The second trial was a multicenter, randomized, double-blind, placebo-controlled study comparing megestrol acetate 800 mg/day versus placebo in AIDS patients with anorexia/cachexia and significant weight loss. Of the 100 patients entered on study, 65 met all inclusion/exclusion criteria, had at least two additional post baseline weight measurements over a 12 week period or had one post baseline weight measurement but dropped out for therapeutic failure. Patients in the 800 mg MA-treated group had a statistically significantly larger increase in mean maximum weight change than patients in the placebo group. From baseline to study week 12, mean weight increased by 5.1 kg in the MA-treated group and decreased 1.0 kg in the placebo group. Changes in body composition as measured by bioelectrical impedance analysis showed increases in non-water weight in the MA-treated group (see Clinical Studies table). No edema was reported in the MA-treated group. A greater percentage of MA-treated patients (67%) than placebo-treated patients (38%) showed an improvement in appetite at last evaluation during the 12 study weeks; this difference was statistically significant. There were no statistically significant differences between treatment groups in mean caloric change or in daily caloric intake at time to maximum weight change. In the same 9 question survey referenced in the first trial, patients' assessments of weight change, appetite, appearance, and overall perception of well-being showed increases in mean scores in MA-treated patients as compared to the placebo group.

 

In both trials, patients tolerated the drug well and no statistically significant differences were seen between the treatment groups with regard to laboratory abnormalities, new opportunistic infections, lymphocyte counts, T4 counts, T8 counts, or skin reactivity tests [see Adverse Reactions (6)].

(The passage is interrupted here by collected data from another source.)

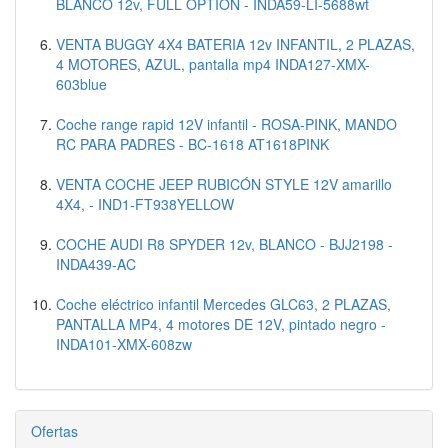
BLANCO 12v, FULL OPTION - INDA59-LI-5688wt
VENTA BUGGY 4X4 BATERIA 12v INFANTIL, 2 PLAZAS,
4 MOTORES, AZUL, pantalla mp4 INDA127-XMX-
603blue
Coche range rapid 12V infantil - ROSA-PINK, MANDO
RC PARA PADRES - BC-1618 AT1618PINK
VENTA COCHE JEEP RUBICÓN STYLE 12V amarillo
4X4, - IND1-FT938YELLOW
COCHE AUDI R8 SPYDER 12v, BLANCO - BJJ2198 -
INDA439-AC
Coche eléctrico infantil Mercedes GLC63, 2 PLAZAS,
PANTALLA MP4, 4 motores DE 12V, pintado negro -
INDA101-XMX-608zw
Ofertas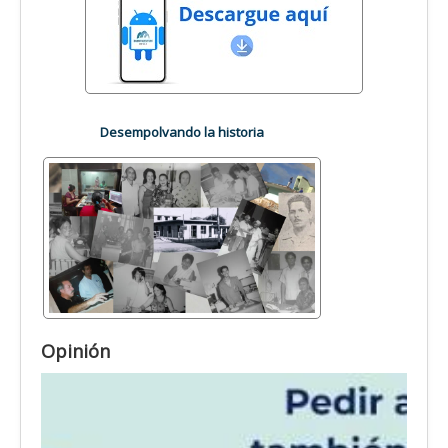
Desempolvando la historia
Opinión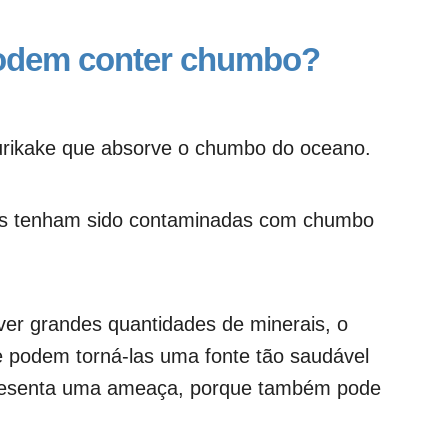
podem conter chumbo?
furikake que absorve o chumbo do oceano.
has tenham sido contaminadas com chumbo
er grandes quantidades de minerais, o
 podem torná-las uma fonte tão saudável
resenta uma ameaça, porque também pode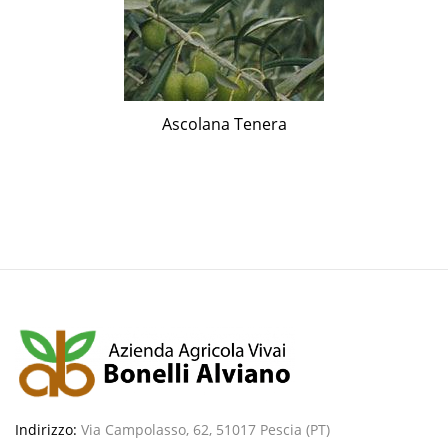
Ascolana Tenera
Indirizzo:
Via Campolasso, 62, 51017 Pescia (PT)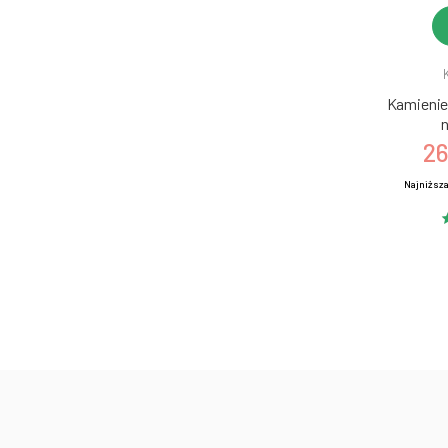
Kamienie 
n
26
Najniższa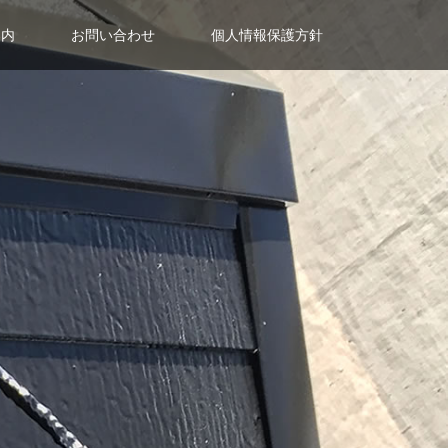
案内
お問い合わせ
個人情報保護方針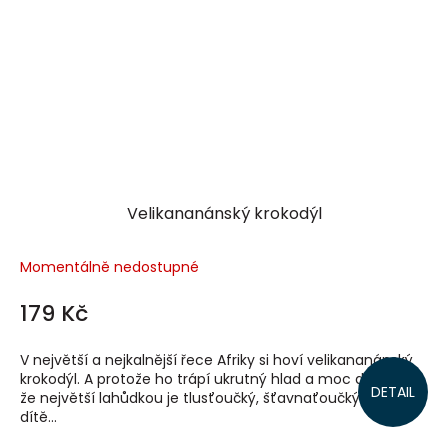
Velikananánský krokodýl
Momentálně nedostupné
179 Kč
V největší a nejkalnější řece Afriky si hoví velikananánský
krokodýl. A protože ho trápí ukrutný hlad a moc dobře ví,
DETAIL
že největší lahůdkou je tlusťoučký, šťavnaťoučký malý
dítě...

Figure 2: Mean Weight Change for Patients Evaluable for Efficacy in Trial 1

Figure 3: Mean Weight Change for Patients Evaluable for Efficacy in Trial 2

16.1 How Supplied

 

Megace ES oral suspension is a milky white, lemon-lime flavored oral suspension containing 125 mg of megestrol acetate per mL. Available in bottles of 150 mL (5 fl oz) NDC 49884-949-69. ®

16.2 Storage

 

Store Megace ES oral suspension between 15° to 25° C (59° to 77° F) and dispense in a tight container. Protect from heat. ®

16.3 Safe Handling

Health Hazard Data

 

There is no threshold limit value established by OSHA, NIOSH, or ACGIH. Exposure or overdose at levels approaching recommended dosing levels could result in side effects described above Women at risk of pregnancy should avoid such exposure. [see Warnings and Precautions (5) and Adverse Reactions (6)].